L’impossibile abbandono al piacere In ogni caso, l’amore non è mai vissuto come passione appagante, soggetto com’è a una fatalità che incombe e proietta sempre una luce sinistra di tragicità e disinganno su ogni vicenda sentimentale. Anche quando Tasso evade verso l’idillio pastorale, come nell’Aminta, il rimpianto prevale sempre sul sereno godimento del piacere senza condizionamenti: un mondo di libertà, dominato dall’amore, esiste, ma solo nel tempo indefinibile di una bella favola. Anche dove, a prima vista, l’autore celebra la forza dell’amore e dell’istinto, si coglie sempre il lamento per il fatto che quella forza è ormai perduta: può essere vagheggiata ma non realizzata, perché oppressa dalle leggi, dalla falsa moralità, dall’ipocrisia della vita cortigiana.

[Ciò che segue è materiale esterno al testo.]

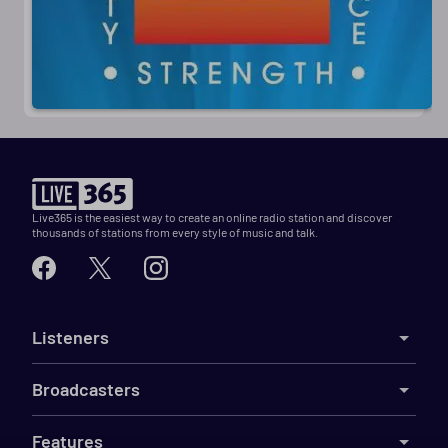
Live365 is the easiest way to create an online radio station and discover
thousands of stations from every style of music and talk.
Listeners
Broadcasters
Features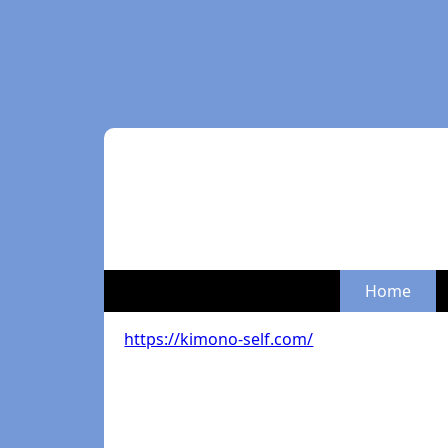
Home
https://kimono-self.com/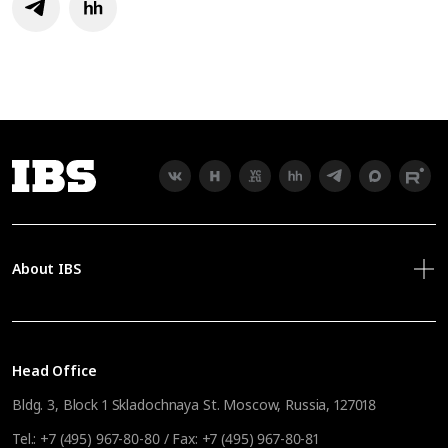
About IBS
Head Office
Bldg. 3, Block 1 Skladochnaya St. Moscow, Russia, 127018
Tel.:
+7 (495) 967-80-80
/ Fax:
+7 (495) 967-80-81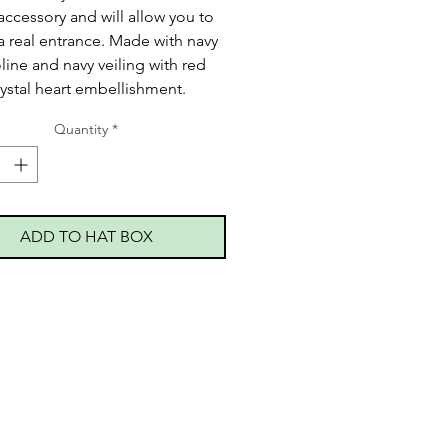
accessory and will allow you to
 real entrance. Made with navy
oline and navy veiling with red
rystal heart embellishment.
Quantity
*
ADD TO HAT BOX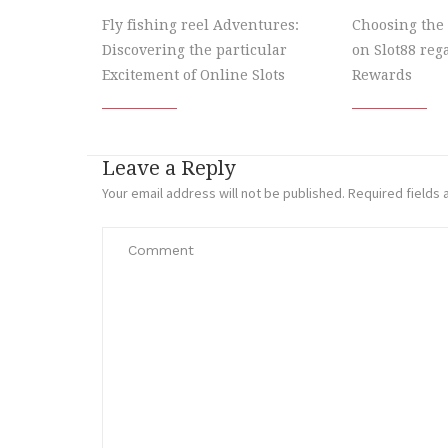
Fly fishing reel Adventures:
Choosing the 
Discovering the particular
on Slot88 re
Excitement of Online Slots
Rewards
Leave a Reply
Your email address will not be published.
Required fields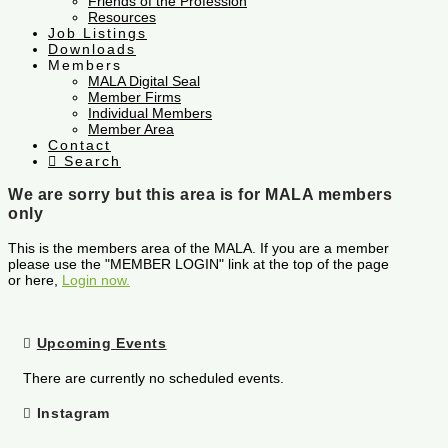
Friends of the Profession
Resources
Job Listings
Downloads
Members
MALA Digital Seal
Member Firms
Individual Members
Member Area
Contact
Search
We are sorry but this area is for MALA members
only
This is the members area of the MALA. If you are a member
please use the "MEMBER LOGIN" link at the top of the page
or here,
Login now.
Upcoming Events
There are currently no scheduled events.
Instagram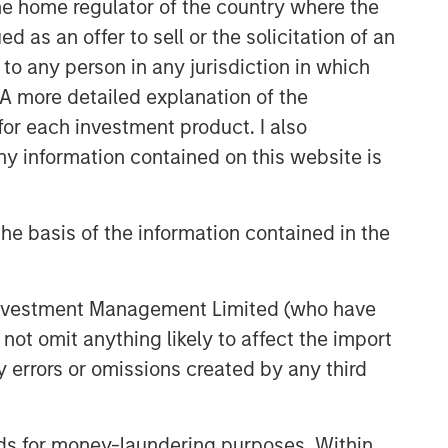
 the home regulator of the country where the
sectors.
as an offer to sell or the solicitation of an
to any person in any jurisdiction in which
. A more detailed explanation of the
for each investment product. I also
 information contained on this website is
he basis of the information contained in the
 Investment Management Limited (who have
not omit anything likely to affect the import
y errors or omissions created by any third
nds for money-laundering purposes. Within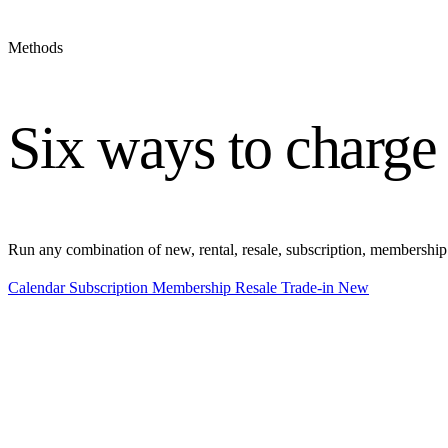
Methods
Six ways to charge
Run any combination of new, rental, resale, subscription, membership
Calendar
Subscription
Membership
Resale
Trade-in
New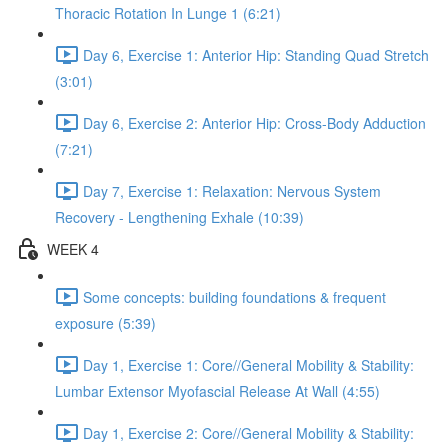
Thoracic Rotation In Lunge 1 (6:21)
Day 6, Exercise 1: Anterior Hip: Standing Quad Stretch
(3:01)
Day 6, Exercise 2: Anterior Hip: Cross-Body Adduction
(7:21)
Day 7, Exercise 1: Relaxation: Nervous System
Recovery - Lengthening Exhale (10:39)
WEEK 4
Some concepts: building foundations & frequent
exposure (5:39)
Day 1, Exercise 1: Core//General Mobility & Stability:
Lumbar Extensor Myofascial Release At Wall (4:55)
Day 1, Exercise 2: Core//General Mobility & Stability: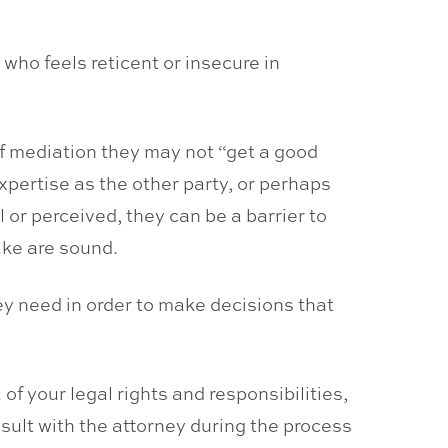
ho feels reticent or insecure in
 of mediation they may not “get a good
xpertise as the other party, or perhaps
or perceived, they can be a barrier to
ake are sound.
hey need in order to make decisions that
f your legal rights and responsibilities,
sult with the attorney during the process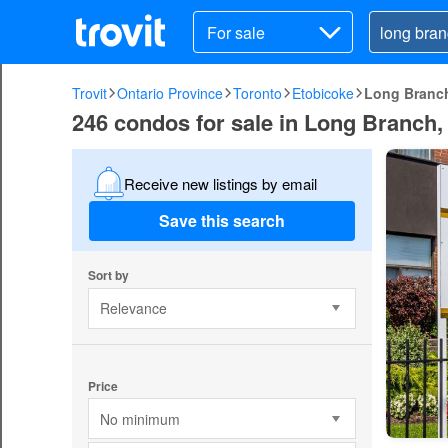
For sale
Trovit
Ontario Province
Toronto
Etobicoke
Long Branc
246 condos for sale in Long Branch,
Receive new listings by email
Save this search
Sort by
Relevance
Price
No minimum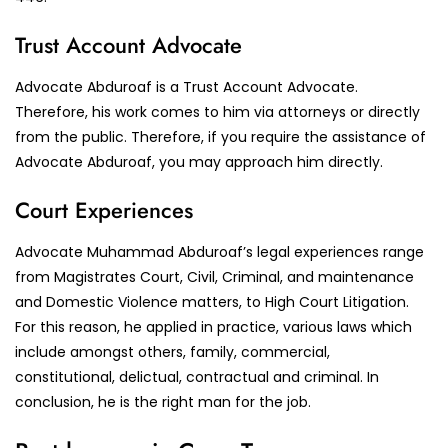
Trust Account Advocate
Advocate Abduroaf is a Trust Account Advocate.
Therefore, his work comes to him via attorneys or directly
from the public. Therefore, if you require the assistance of
Advocate Abduroaf, you may approach him directly.
Court Experiences
Advocate Muhammad Abduroaf’s legal experiences range
from Magistrates Court, Civil, Criminal, and maintenance
and Domestic Violence matters, to High Court Litigation.
For this reason, he applied in practice, various laws which
include amongst others, family, commercial,
constitutional, delictual, contractual and criminal. In
conclusion, he is the right man for the job.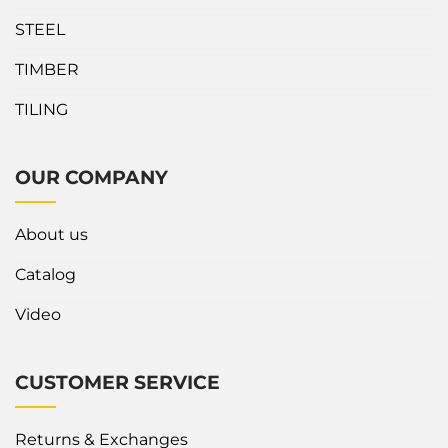
STEEL
TIMBER
TILING
OUR COMPANY
About us
Catalog
Video
CUSTOMER SERVICE
Returns & Exchanges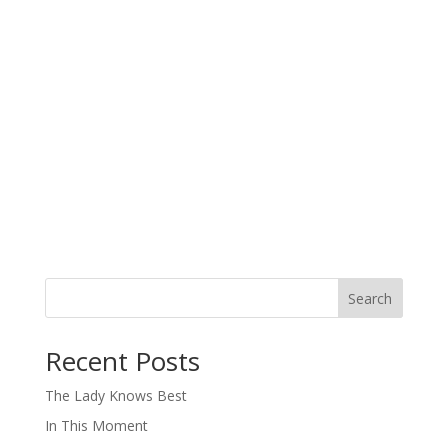
Search
When autocomplete results are available use up and down arro
Recent Posts
The Lady Knows Best
In This Moment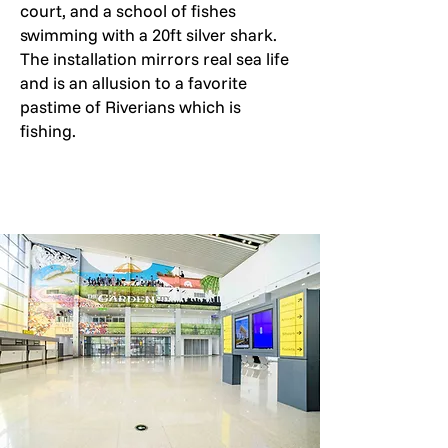
court, and a school of fishes
swimming with a 20ft silver shark.
The installation mirrors real sea life
and is an allusion to a favorite
pastime of Riverians which is
fishing.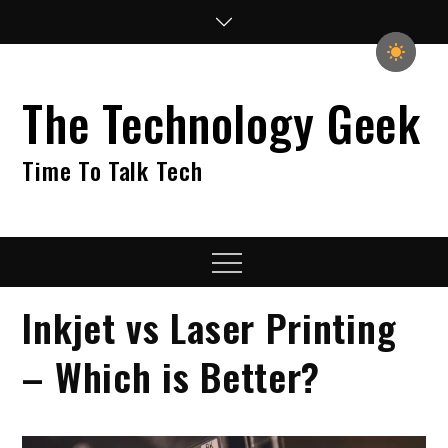
Skip
to
content
The Technology Geek
Time To Talk Tech
Menu
Inkjet vs Laser Printing
– Which is Better?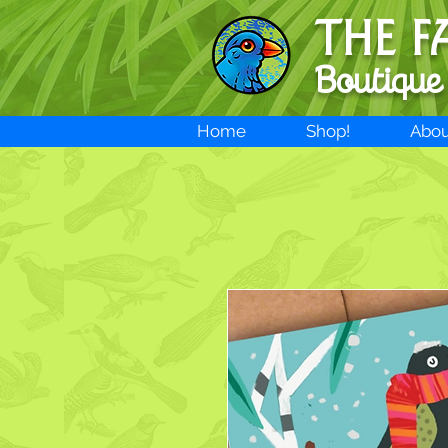
THE F
Boutique
Home
Shop!
Abou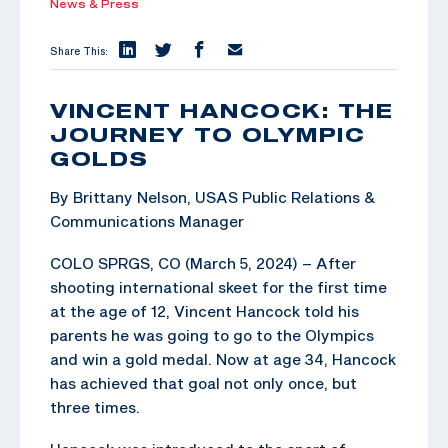
News & Press
Share This:
VINCENT HANCOCK: THE
JOURNEY TO OLYMPIC
GOLDS
By Brittany Nelson, USAS Public Relations &
Communications Manager
COLO SPRGS, CO (March 5, 2024) – After
shooting international skeet for the first time
at the age of 12, Vincent Hancock told his
parents he was going to go to the Olympics
and win a gold medal. Now at age 34, Hancock
has achieved that goal not only once, but
three times.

Dove sono finiti gli affetti più schietti? Dove la purezza originaria degli uomini e la felicità dei sensi da assaporare senza remore a contatto con la natura? Dietro la calda musicalità dei versi e le atmosfere idealizzate delle opere di Tasso si scorge sempre una riflessione sconsolata sul mondo in cui l’autore vive, nell’incerto equilibrio tra la speranza di felicità (possibile solo, non a caso, tra i felici pastori di un’età dell’oro perduta per sempre) e la delusione, fra uno struggente bisogno di autenticità e l’ipocrisia che regola i meccanismi del “vivere civile”.

Letteratura e vita: un legame inestricabile Nonostante la Controriforma esiga l’inderogabile osservanza dei princìpi religiosi, Tasso non rinuncia mai all’espressione della malinconia e dell’insofferenza. La letteratura si configura per lui come il luogo delle proprie tensioni e contraddizioni irrisolte: è grazie alla letteratura che egli tenta di surrogare la realtà, concependo la poesia come un’alternativa al mondo reale e come luogo del supremo riconoscimento di sé. Per questo si può dire che con Tasso venga meno l’idea dell’arte come regno appartato, paradiso astratto e sublime, non toccato dalle iniquità del mondo, tipica della letteratura umanistica. Egli afferma invece una nuova visione della letteratura, nella quale il poeta ha il dovere e insieme la missione di recuperare senso e dignità al proprio ruolo, documentando la molteplicità e le contraddizioni di una realtà storica frammentaria e dilaniata, impossibile da sanare: a costo, come sappiamo, di rimanere solo e veder deluso dappertutto, nel suo lungo ed errabondo supplizio per le corti d’Italia, il desiderio di essere compreso e lasciato libero.